Uit de klas gegrepen
*2 jaar geleden kreeg ik op school voorlichting over verslaving. Hier heb ik veel aan gehad, omdat in die tijd mijn zus ook verslaafd was. Gek genoeg krijg je in zo'n situatie een grotere neiging om zelf ook drank of drugs te gaan gebruiken. Ook al zie je wat het allemaal kapot maakt. Er werd tijdens deze voorlichting verteld dat een verslaving bijna altijd komt omdat je verdriet hebt en dat het daarom juist zo gevaarlijk is. Ik denk dat ik mede doordat ik voorlichting heb gekregen over verslaving en wij daarbij ook gekeken hebben naar de gevolgen ervan, ik er uiteindelijk voor heb gekozen om het niet te doen.
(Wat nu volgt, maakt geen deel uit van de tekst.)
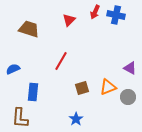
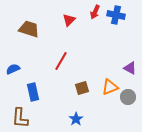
orange triangle: moved 2 px right
blue rectangle: rotated 18 degrees counterclockwise
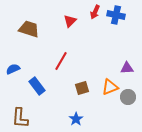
red triangle: moved 1 px right, 1 px down
purple triangle: moved 3 px left; rotated 32 degrees counterclockwise
blue rectangle: moved 4 px right, 6 px up; rotated 24 degrees counterclockwise
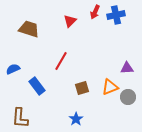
blue cross: rotated 24 degrees counterclockwise
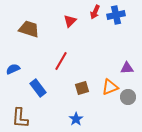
blue rectangle: moved 1 px right, 2 px down
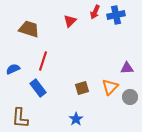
red line: moved 18 px left; rotated 12 degrees counterclockwise
orange triangle: rotated 24 degrees counterclockwise
gray circle: moved 2 px right
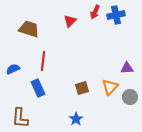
red line: rotated 12 degrees counterclockwise
blue rectangle: rotated 12 degrees clockwise
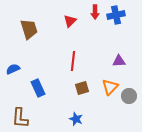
red arrow: rotated 24 degrees counterclockwise
brown trapezoid: rotated 55 degrees clockwise
red line: moved 30 px right
purple triangle: moved 8 px left, 7 px up
gray circle: moved 1 px left, 1 px up
blue star: rotated 16 degrees counterclockwise
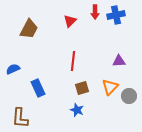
brown trapezoid: rotated 45 degrees clockwise
blue star: moved 1 px right, 9 px up
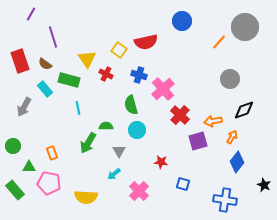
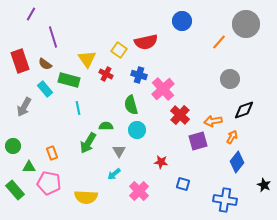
gray circle at (245, 27): moved 1 px right, 3 px up
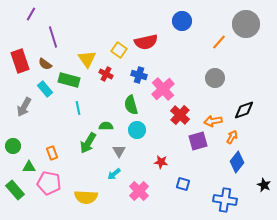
gray circle at (230, 79): moved 15 px left, 1 px up
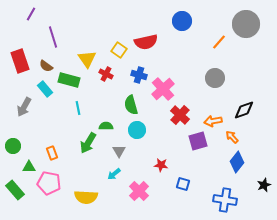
brown semicircle at (45, 64): moved 1 px right, 2 px down
orange arrow at (232, 137): rotated 72 degrees counterclockwise
red star at (161, 162): moved 3 px down
black star at (264, 185): rotated 24 degrees clockwise
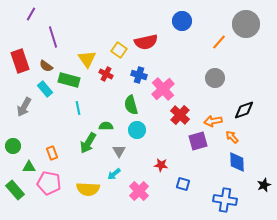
blue diamond at (237, 162): rotated 40 degrees counterclockwise
yellow semicircle at (86, 197): moved 2 px right, 8 px up
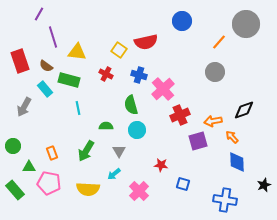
purple line at (31, 14): moved 8 px right
yellow triangle at (87, 59): moved 10 px left, 7 px up; rotated 48 degrees counterclockwise
gray circle at (215, 78): moved 6 px up
red cross at (180, 115): rotated 24 degrees clockwise
green arrow at (88, 143): moved 2 px left, 8 px down
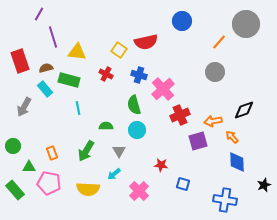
brown semicircle at (46, 66): moved 2 px down; rotated 128 degrees clockwise
green semicircle at (131, 105): moved 3 px right
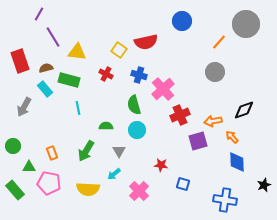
purple line at (53, 37): rotated 15 degrees counterclockwise
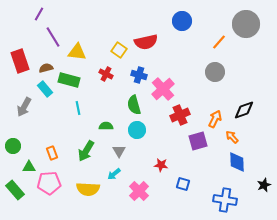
orange arrow at (213, 121): moved 2 px right, 2 px up; rotated 126 degrees clockwise
pink pentagon at (49, 183): rotated 15 degrees counterclockwise
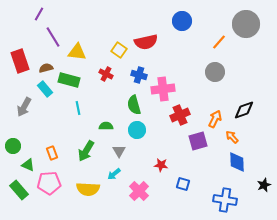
pink cross at (163, 89): rotated 35 degrees clockwise
green triangle at (29, 167): moved 1 px left, 2 px up; rotated 24 degrees clockwise
green rectangle at (15, 190): moved 4 px right
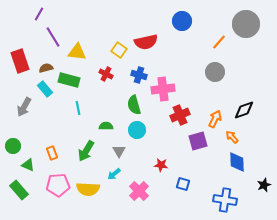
pink pentagon at (49, 183): moved 9 px right, 2 px down
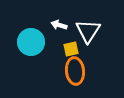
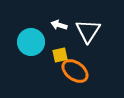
yellow square: moved 11 px left, 6 px down
orange ellipse: rotated 48 degrees counterclockwise
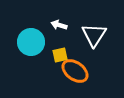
white triangle: moved 6 px right, 4 px down
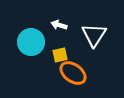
orange ellipse: moved 2 px left, 2 px down
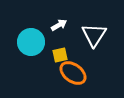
white arrow: rotated 133 degrees clockwise
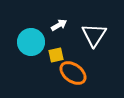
yellow square: moved 4 px left
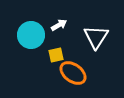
white triangle: moved 2 px right, 2 px down
cyan circle: moved 7 px up
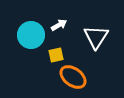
orange ellipse: moved 4 px down
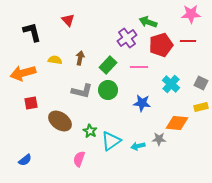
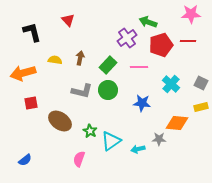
cyan arrow: moved 3 px down
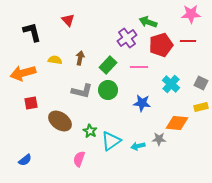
cyan arrow: moved 3 px up
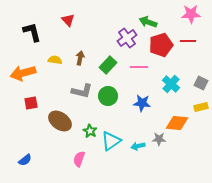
green circle: moved 6 px down
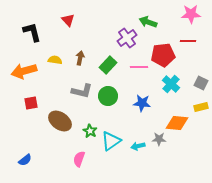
red pentagon: moved 2 px right, 10 px down; rotated 10 degrees clockwise
orange arrow: moved 1 px right, 2 px up
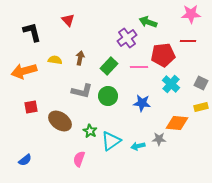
green rectangle: moved 1 px right, 1 px down
red square: moved 4 px down
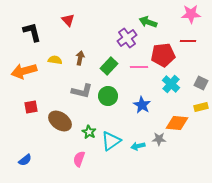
blue star: moved 2 px down; rotated 24 degrees clockwise
green star: moved 1 px left, 1 px down
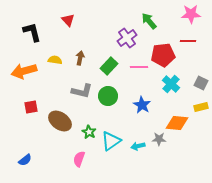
green arrow: moved 1 px right, 1 px up; rotated 30 degrees clockwise
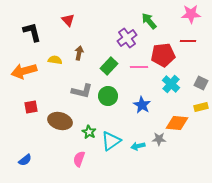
brown arrow: moved 1 px left, 5 px up
brown ellipse: rotated 20 degrees counterclockwise
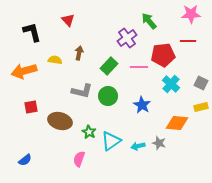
gray star: moved 4 px down; rotated 16 degrees clockwise
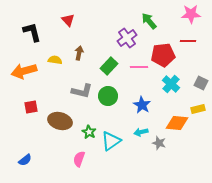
yellow rectangle: moved 3 px left, 2 px down
cyan arrow: moved 3 px right, 14 px up
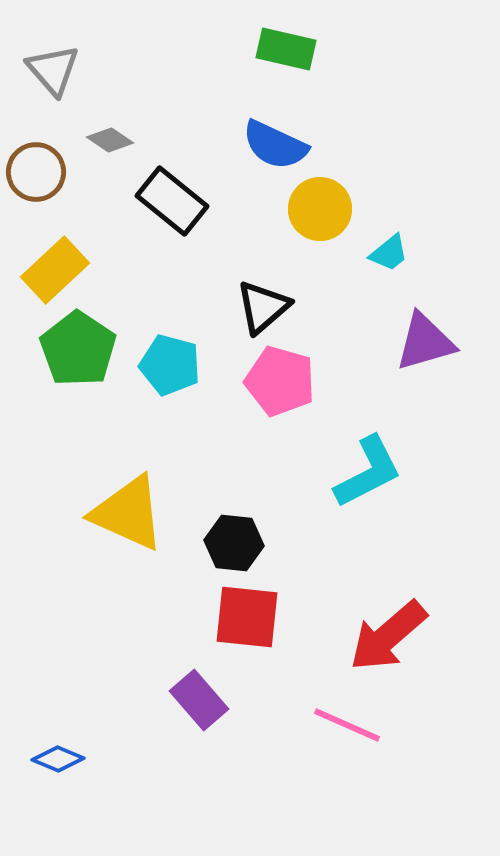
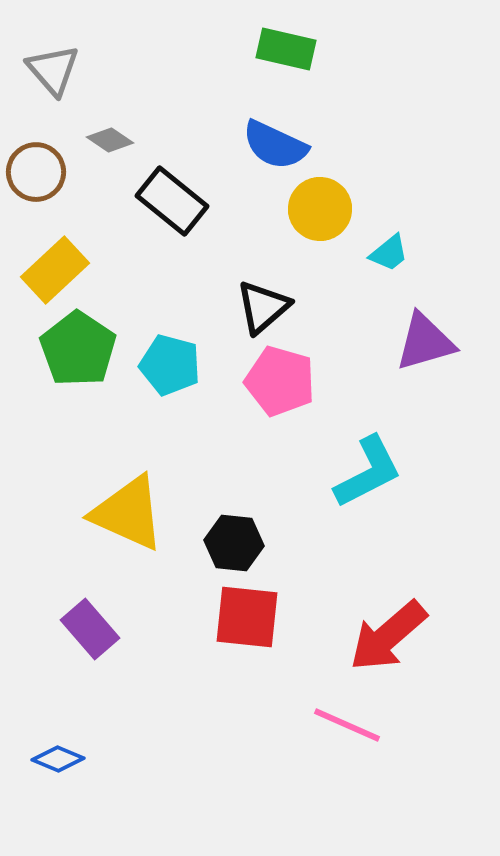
purple rectangle: moved 109 px left, 71 px up
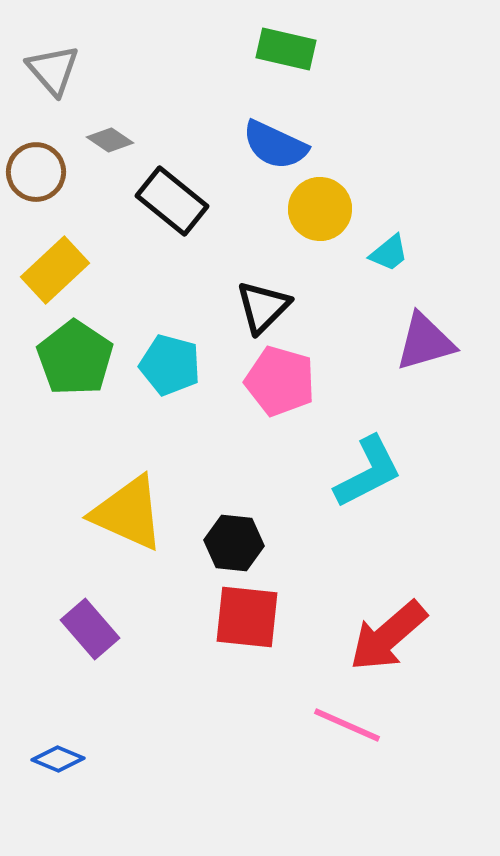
black triangle: rotated 4 degrees counterclockwise
green pentagon: moved 3 px left, 9 px down
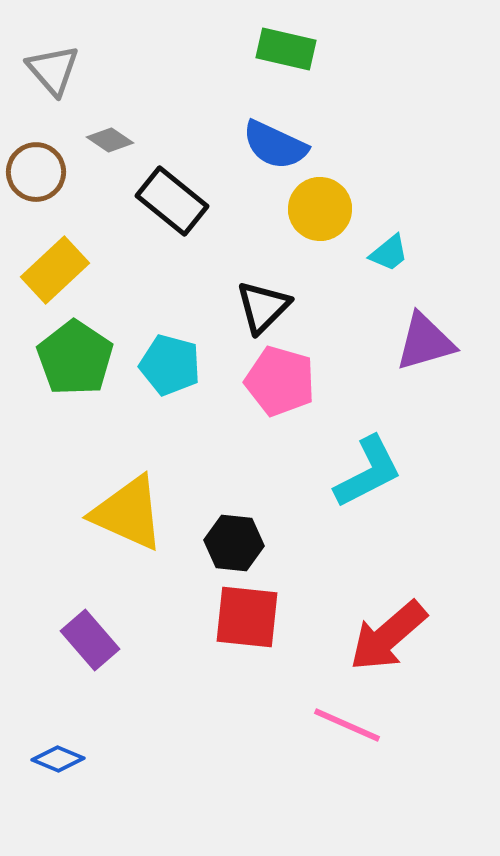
purple rectangle: moved 11 px down
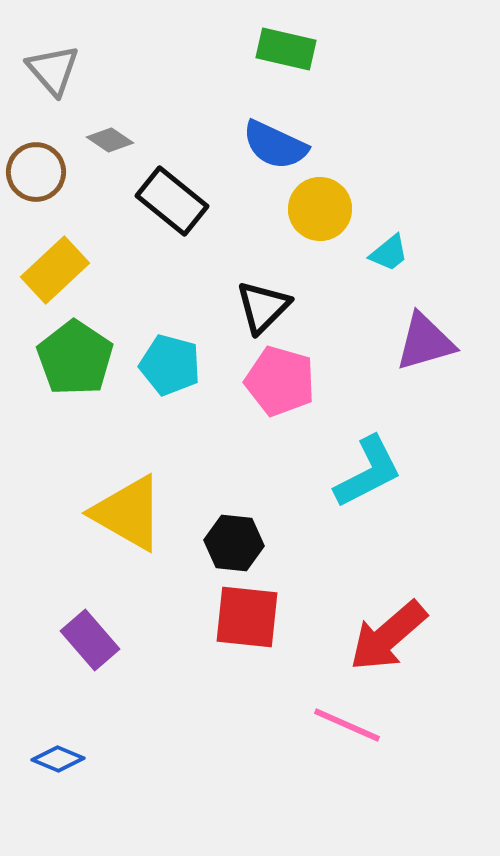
yellow triangle: rotated 6 degrees clockwise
*In de klas ontstaat er een discussie dat blowen niet erg is. Het is toch maar puur natuur en je hebt gewoon een leuke tijd. Op een gegeven moment zegt een jongen, die eerst een beetje stoer deed: Blowen kan echt erg zijn. Ik ben verslaafd geweest en ik moest er ook voor naar een kliniek. Elke keer nam ik mij voor om te minderen of te stoppen, maar mijn gebruik werd alleen maar erger.
*Tijdens voorlichting 2 waarbij de leerlingen hele persoonlijke vragen krijgen, kregen ze de vraag: Wie is er weleens somber of ziet het niet meer zitten? Uit de stemkastjes bleek dat 58 procent van de klas dat weleens was. Toen de voorlichter vroeg wie dat verwacht had, stak niemand zijn vinger op, waarom eigenlijk niet? Een jongen zei toen: omdat iedereen in onze klas altijd zo vrolijk is.
*Een meisje vertelt in de klas over haar broer die verslaafd is aan gamen. Ze wordt verdrietig en geeft aan dat ze hem bijna niet meer ziet, omdat hij alleen maar in zijn kamer blijft zitten, ruzie maakt met zijn ouders en niet meer naar haar omkijkt. Als ze met hem probeert te praten, zegt hij dat ze alleen maar loopt te zeuren en hem met rust moet laten. Ze heeft het er heel moeilijk mee en mist hem en is jaloers op haar vriendinnen die wel een „leuke” broer hebben.